November 17th, 2020 at 8:53 AM ^

1) I think the trajectory of his time at Michigan has played into what his sharpest critics thought about him: he wears on the people around him and cannot sustain anything for more than 3-4 seasons. It is kinda striking that the first job he's ever stayed in this long has seen the entire organization of what he's doing unravel. 

2) What he built his teams around a decade ago in the NFL is just the total opposite direction of where the NFL is moving right now. His teams in San Fran used 3 WR sets less than any other team in the NFL *At the time* and the NFL has only gotten more college-y since then. 

All that said, if he really wants an NFL job, I think he can get one. He's still got a super bowl appearance, and there's always the Jets. 

KC Wolve

November 16th, 2020 at 7:42 PM ^

So, is this like your opinion or are you hearing things? No criticizing, but this is a big statement from someone that has or had insider knowledge. If true, I assume Warde is aware. Does he have a list? Is he doing anything behind the scenes to get someone ASAP to salvage the recruiting class for early signing day?

evenyoubrutus

November 16th, 2020 at 5:54 PM ^

Makes sense. I remember when Lloyd Carr retired Bill Martin said that he'd been told at the start of the season of Carr's intention, so he spent the season compiling a list of something like 20 coaching candidates. 

All that time and he still screwed that up royally. Let's hope Warde is better prepared.

GoBlueSimon

November 16th, 2020 at 8:39 PM ^

Warde had less time than that and hired Howard for Men's BB.  Seems to be a bit better at getting the good coach (thus far).

I think Harbaugh needs to get insane on the sideline again.  The players responded to that in the first 2-3 years before the conference told him to tone it down.  If you're acting like a gut fish on the sidelines, your players aren't gonna get pumped to play for you.

gasbro

November 16th, 2020 at 11:38 PM ^

People always say this - “Harbaugh was crazy on the sideline and was told to tone it down”. Was he really? I remember the one 15 yd flag, but I don’t remember him making some kind of scene regularly on the field. This seems like a nonsensical gripe after 4 years of worsening to this season. Did he really get so badly chided behind closed doors that he tanked his career and UM football?

gruden

November 16th, 2020 at 11:48 PM ^

You might want to go back and watch some 2015 & 16 games.  They kept a camera on him to make sure they didn't miss any of his sideline antics.  There were quite a few.  He especially liked whipping off his hat and jacket and throwing them.

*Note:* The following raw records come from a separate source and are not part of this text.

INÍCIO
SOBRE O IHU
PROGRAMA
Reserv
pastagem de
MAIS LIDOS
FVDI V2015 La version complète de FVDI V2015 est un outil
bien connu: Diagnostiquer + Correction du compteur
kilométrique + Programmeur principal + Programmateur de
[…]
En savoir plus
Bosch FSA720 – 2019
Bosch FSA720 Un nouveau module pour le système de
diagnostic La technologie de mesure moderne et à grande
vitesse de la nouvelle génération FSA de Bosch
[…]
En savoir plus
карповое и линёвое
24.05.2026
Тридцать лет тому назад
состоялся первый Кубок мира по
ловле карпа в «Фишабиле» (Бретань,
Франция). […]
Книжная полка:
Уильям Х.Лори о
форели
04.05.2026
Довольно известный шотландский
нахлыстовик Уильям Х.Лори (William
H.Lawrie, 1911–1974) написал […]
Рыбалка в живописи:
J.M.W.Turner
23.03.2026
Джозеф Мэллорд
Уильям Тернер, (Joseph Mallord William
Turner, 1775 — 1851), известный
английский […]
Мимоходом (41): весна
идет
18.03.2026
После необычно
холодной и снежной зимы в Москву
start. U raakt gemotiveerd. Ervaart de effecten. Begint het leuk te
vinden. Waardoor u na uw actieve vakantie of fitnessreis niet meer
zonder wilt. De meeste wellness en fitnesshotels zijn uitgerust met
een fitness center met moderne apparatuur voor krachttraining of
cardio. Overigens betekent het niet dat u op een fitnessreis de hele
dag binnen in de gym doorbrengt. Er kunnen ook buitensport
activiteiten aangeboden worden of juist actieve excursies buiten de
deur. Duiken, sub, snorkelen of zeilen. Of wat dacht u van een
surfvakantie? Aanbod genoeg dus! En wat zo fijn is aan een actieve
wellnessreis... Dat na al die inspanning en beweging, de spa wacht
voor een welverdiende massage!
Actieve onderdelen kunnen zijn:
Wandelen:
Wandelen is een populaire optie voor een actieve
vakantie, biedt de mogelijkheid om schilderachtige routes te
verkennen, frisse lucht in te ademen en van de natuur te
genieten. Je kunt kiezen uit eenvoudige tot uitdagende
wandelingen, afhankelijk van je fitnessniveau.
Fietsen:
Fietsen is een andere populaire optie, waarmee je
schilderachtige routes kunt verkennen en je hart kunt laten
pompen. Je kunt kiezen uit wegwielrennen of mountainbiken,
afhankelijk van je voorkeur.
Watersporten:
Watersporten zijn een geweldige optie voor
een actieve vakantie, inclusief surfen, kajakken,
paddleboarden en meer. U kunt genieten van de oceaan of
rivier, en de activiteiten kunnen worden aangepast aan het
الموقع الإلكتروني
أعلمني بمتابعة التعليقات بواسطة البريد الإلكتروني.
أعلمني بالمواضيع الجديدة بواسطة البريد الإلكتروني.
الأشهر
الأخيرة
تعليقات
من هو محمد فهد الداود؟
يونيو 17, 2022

Supposedly his father insisted he calm down several notches after 2016. 

Both I and others have posted similar educated observations about Harbaugh's current demeanor and what it suggests.  In the end, the reason matters mostly to him, for us the results on the field tell the story.

UMProud

November 16th, 2020 at 6:49 PM ^

What if he loses to Rutgers or, worse yet, looks overmatched against Rutgers?  Fraudbaugh needs to go now...these players deserve competent coaching. I saw nobody on that team ready to fight for the crapwhisperer last week.  These games will be just painful to watch you could see the player body language through the TV.

LewisBullox

November 16th, 2020 at 5:26 PM ^

Sounds like it came down to mask usage. At this point I think it's fair to ask what other criterion is there?

LewisBullox

November 16th, 2020 at 6:49 PM ^

I do love pointing out flawed logic even if it angers others. Especially the self-righteous. Remember Ulizio?

Getting upvotes on here, like say Saturday evening, is like shooting fish in a barrel. Boring. Getting downvotes on MGoBlog for something people can't refute? That's like listening to the summer rain. Restorative.